Wednesday, February 15, 2006
That's the question asked by Scripps Howard's Dan Thomasson, who continues:
Is it when the doctor refuses to offer treatment because of disapproval of the medicine available or the way the patient's disease occurred? How much leeway is there in the Hippocratic oath to allow a doctor to spurn those in medical need because of religious conviction or concept of morality?
And what about pharmacists who refuse to honor legitimate prescriptions or even to stock certain authorized medicines because the drugs run counter to their religious beliefs? Is there a case to be made for the primacy of conscience in those cases, even though a pharmacist's responsibilities are not dissimilar to a doctor's? Is refusing to fill a prescription tantamount to breaking the law and to making a pharmacist's judgment more important than the doctor's?

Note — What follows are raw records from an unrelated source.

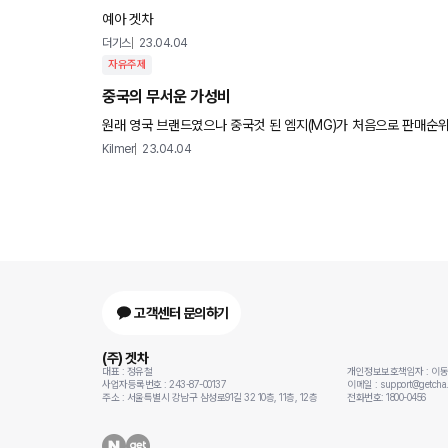
예아 겟차
더기스
23.04.04
자유주제
중국의 무서운 가성비
원래 영국 브랜드였으나 중국것 된 엠지(MG)가 처음으로 판매순위 7위에 오르고, 만리장성자
은 188
Kilmer
23.04.04
고객센터 문의하기
(주) 겟차
대표 : 정유철
개인정보보호책임자 : 이
사업자등록번호 : 243-87-00137
이메일 : support@getcha.
주소 : 서울특별시 강남구 삼성로91길 32 10층, 11층, 12층
전화번호: 1800-0456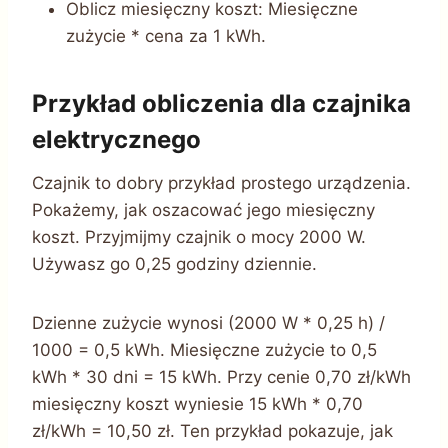
Oblicz miesięczny koszt: Miesięczne
zużycie * cena za 1 kWh.
Przykład obliczenia dla czajnika
elektrycznego
Czajnik to dobry przykład prostego urządzenia.
Pokażemy, jak oszacować jego miesięczny
koszt. Przyjmijmy czajnik o mocy 2000 W.
Używasz go 0,25 godziny dziennie.
Dzienne zużycie wynosi (2000 W * 0,25 h) /
1000 = 0,5 kWh. Miesięczne zużycie to 0,5
kWh * 30 dni = 15 kWh. Przy cenie 0,70 zł/kWh
miesięczny koszt wyniesie 15 kWh * 0,70
zł/kWh = 10,50 zł. Ten przykład pokazuje, jak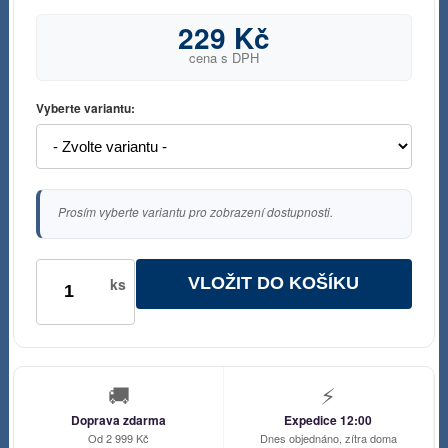
229 Kč
cena s DPH
Vyberte variantu:
Prosím vyberte variantu pro zobrazení dostupnosti.
VLOŽIT DO KOŠÍKU
ks
🚚
⚡
Doprava zdarma
Expedice 12:00
Od 2 999 Kč
Dnes objednáno, zítra doma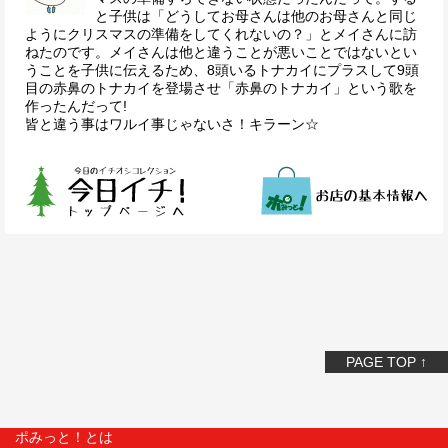
と子供は「どうしてお母さんは他のお母さんと同じ
ようにクリスマスの準備をしてくれないの？」とメイさんに訪
ねたのです。メイさんは他と違うことが悪いことではないとい
うことを子供に伝えるため、8頭いるトナカイにプラスして9頭
目の赤鼻のトナカイを登場させ「赤鼻のトナカイ」という歌を
作ったんだって!
皆と違う事はワルイ事じゃないさ！キラーン☆
PAGE TOP ↑
ポみっと！とは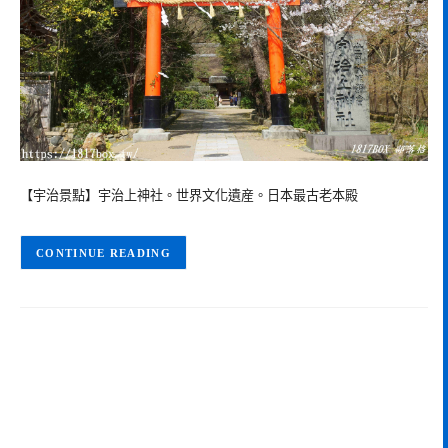
【宇治景點】宇治上神社。世界文化遺産。日本最古老本殿
CONTINUE READING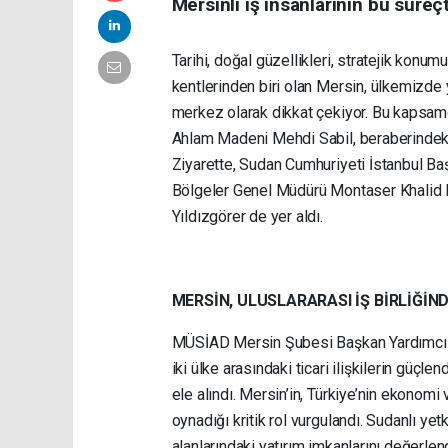
Mersinli iş insanlarının bu süre
Tarihi, doğal güzellikleri, stratejik konum
kentlerinden biri olan Mersin, ülkemizde y
merkez olarak dikkat çekiyor. Bu kapsamda
Ahlam Madeni Mehdi Sabil, beraberindeki 
Ziyarette, Sudan Cumhuriyeti İstanbul 
Bölgeler Genel Müdürü Montaser Khalid 
Yıldızgörer de yer aldı.
MERSİN, ULUSLARARASI İŞ BİRLİĞİN
MÜSİAD Mersin Şubesi Başkan Yardımcısı
iki ülke arasındaki ticari ilişkilerin güçle
ele alındı. Mersin’in, Türkiye’nin ekonomi
oynadığı kritik rol vurgulandı. Sudanlı yetk
alanlarındaki yatırım imkanlarını değer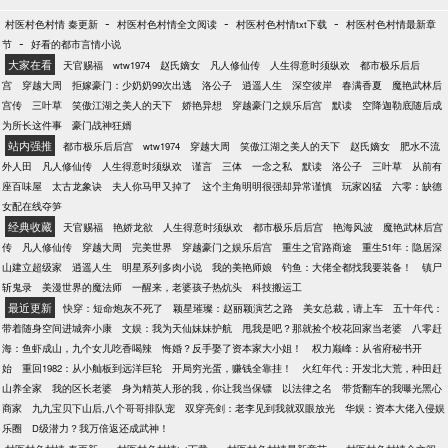
-
-
-
村医村色村情 秦更新
村医村色村情全文阅读
村医村色村情txt下载
村医村色村情最新章
-
节
好看的都市言情小说
大家在看
天官赐福
wtw1974
赵氏嫡女
凡人修仙传
人生得意时须纵欢
都市极乐后后
宫
穿越大周
拒嫁豪门：少奶奶99次出逃
洛公子
逍遥人生
深空彼岸
春满香夏
魔艳武林后
宫传
三叶草
笑傲江湖之美人的天下
娇艳异想
穿越豪门之娱乐后宫
默读
空降迦勒底随后成
为所长这件事
豪门战神狂婿
站内强推
都市极乐后后宫
wtw1974
穿越大周
笑傲江湖之美人的天下
赵氏嫡女
肥水不流
外人田
凡人修仙传
人生得意时须纵欢
谨言
三体
一念之私
默读
洛公子
三叶草
从前有
座百味屋
太古龙象诀
夫人你马甲又掉了
这个主角明明很强却异常谨慎
玩家凶猛
六零：缺德
女配在线夺笋
经典收藏
天官赐福
艳娇龙欲
人生得意时须纵欢
都市极乐后后宫
艳海风波
魔艳武林后宫
传
凡人修仙传
穿越大周
完美世界
穿越豪门之娱乐后宫
重生之官路商途
重生51年：隐居深
山建立超级家
逍遥人生
明星系列多肉小说
我的美艳师娘
钓鱼：大佬全都找我要装备！
镇尸
斩鬼录
美漫世界的魔法师
一醒来，老婆孩子热炕头
科技搬运工
最近更新
快穿：短命炮灰不死了
颖星璀璨：赵丽颖演艺之路
美女总裁，请上车
五十年代：
带着随身空间进城奔小康
文娱：我为天仙妹妹护航
甩我是吧？那就捡个校花回家当老婆
八零赶
海：鱼虾成山，九个女儿吃香喝辣
悔婚？反手娶了资本家大小姐！
权力巅峰：从省府秘书开
始
重回1982：从小舢板到远洋巨轮
开局穷光蛋，赚钱全靠挂！
火红年代：开发北大荒，种田赶
山养全家
我的区长老婆
身为精英人形的我，你让我当保镖
以法律之名
带货翻车的我曝光黑心
商家
九九宝贝下山后,八个哥哥排队宠
双穿亮剑：老李见到我就双眼放光
华娱：资本大佬入侵娱
乐圈
D级潜力？我万倍返还成武神！
-
-
-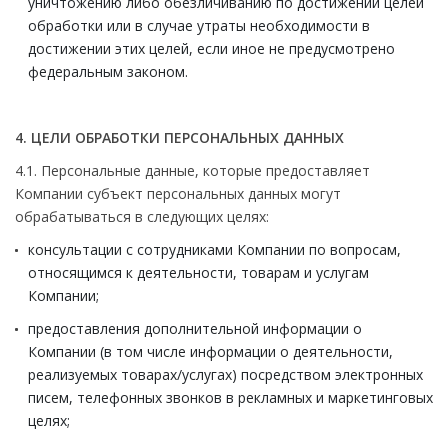
уничтожению либо обезличиванию по достижении целей
обработки или в случае утраты необходимости в
достижении этих целей, если иное не предусмотрено
федеральным законом.
4. ЦЕЛИ ОБРАБОТКИ ПЕРСОНАЛЬНЫХ ДАННЫХ
4.1. Персональные данные, которые предоставляет
Компании субъект персональных данных могут
обрабатываться в следующих целях:
консультации с сотрудниками Компании по вопросам,
относящимся к деятельности, товарам и услугам
Компании;
предоставления дополнительной информации о
Компании (в том числе информации о деятельности,
реализуемых товарах/услугах) посредством электронных
писем, телефонных звонков в рекламных и маркетинговых
целях;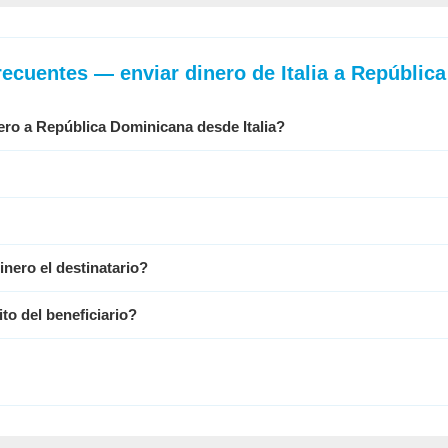
recuentes — enviar dinero de Italia a Repúblic
ro a República Dominicana desde Italia
?
inero el destinatario?
to del beneficiario?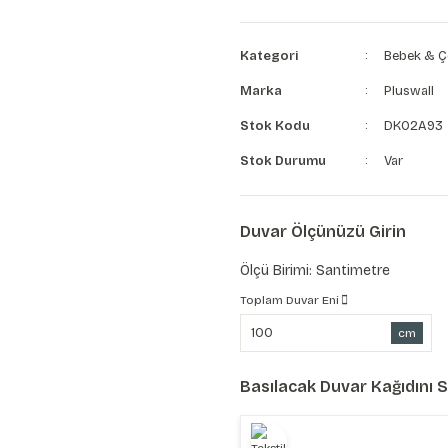
Kategori
Bebek & Ç
Marka
Pluswall
Stok Kodu
DK02A93
Stok Durumu
Var
Duvar Ölçünüzü Girin
Ölçü Birimi: Santimetre
Toplam Duvar Eni
cm
Basılacak Duvar Kağıdını 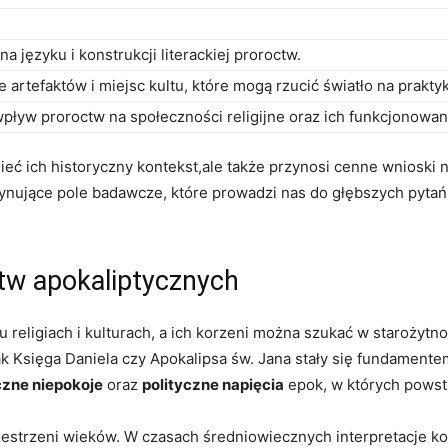
 na języku i konstrukcji literackiej⁣ proroctw.
artefaktów⁣ i miejsc⁣ kultu, które mogą ⁢rzucić ⁤światło na ​prak
wpływ ‌proroctw na społeczności ‍religijne ⁢oraz ich ​funkcjonowa
eć ich historyczny kontekst,ale także przynosi​ cenne wnioski ‍na
scynujące pole badawcze, które prowadzi nas⁤ do głębszych pytań
octw apokaliptycznych
 religiach i kulturach, a ich korzeni można szukać w starożytno
jak Księga Daniela ⁤czy Apokalipsa św. ‌Jana stały ​się fundament
czne niepokoje
oraz
polityczne napięcia
epok, w których powsta
estrzeni⁤ wieków. W czasach średniowiecznych interpretacje ko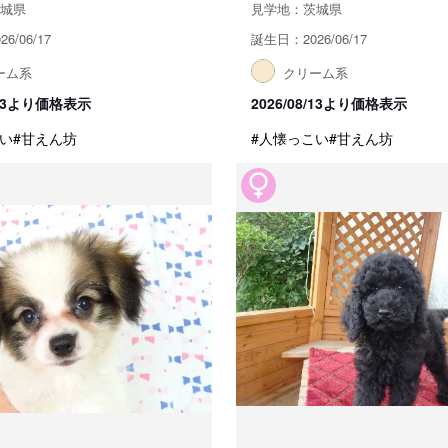
城県
見学地：茨城県
6/06/17
誕生日：2026/06/17
ーム系
クリーム系
8/13より価格表示
2026/08/13より価格表示
い
#甘えん坊
#人懐っこい
#甘えん坊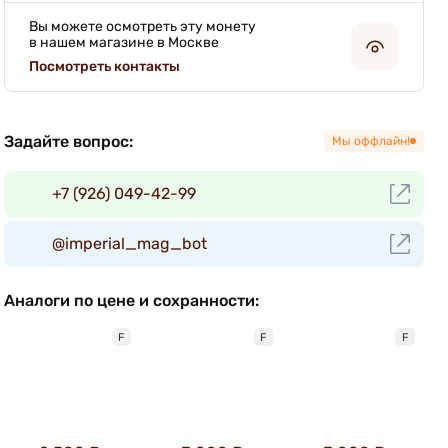
Вы можете осмотреть эту монету
в нашем магазине в Москве
Посмотреть контакты
Задайте вопрос:
Мы оффлайн!
+7 (926) 049-42-99
@imperial_mag_bot
Аналоги по цене и сохранности:
F
F
F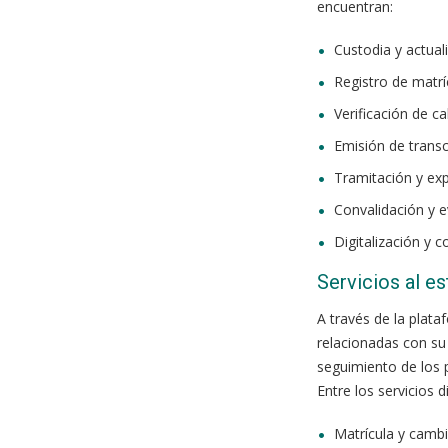
encuentran:
Custodia y actua
Registro de matr
Verificación de ca
Emisión de transcr
Tramitación y exp
Convalidación y e
Digitalización y 
Servicios al e
A través de la plata
relacionadas con su
seguimiento de los
Entre los servicios d
Matrícula y cambi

These and other questions surrounding the dispensing of modern medicine are being asked by state legislatures, ethics boards and public forums throughout the nation in the wake of controversial new research and compounds and treatments that run counter to fundamental religious convictions on such issues as stem-cell development, abortion, AIDS, the right to die. Chances are excellent that before the debate is over, it will change the way health care is dispensed in this country.
The rest of Thomasson's story, "Faith Shouldn't Outweigh Hippocratic Oath," is here. [tm]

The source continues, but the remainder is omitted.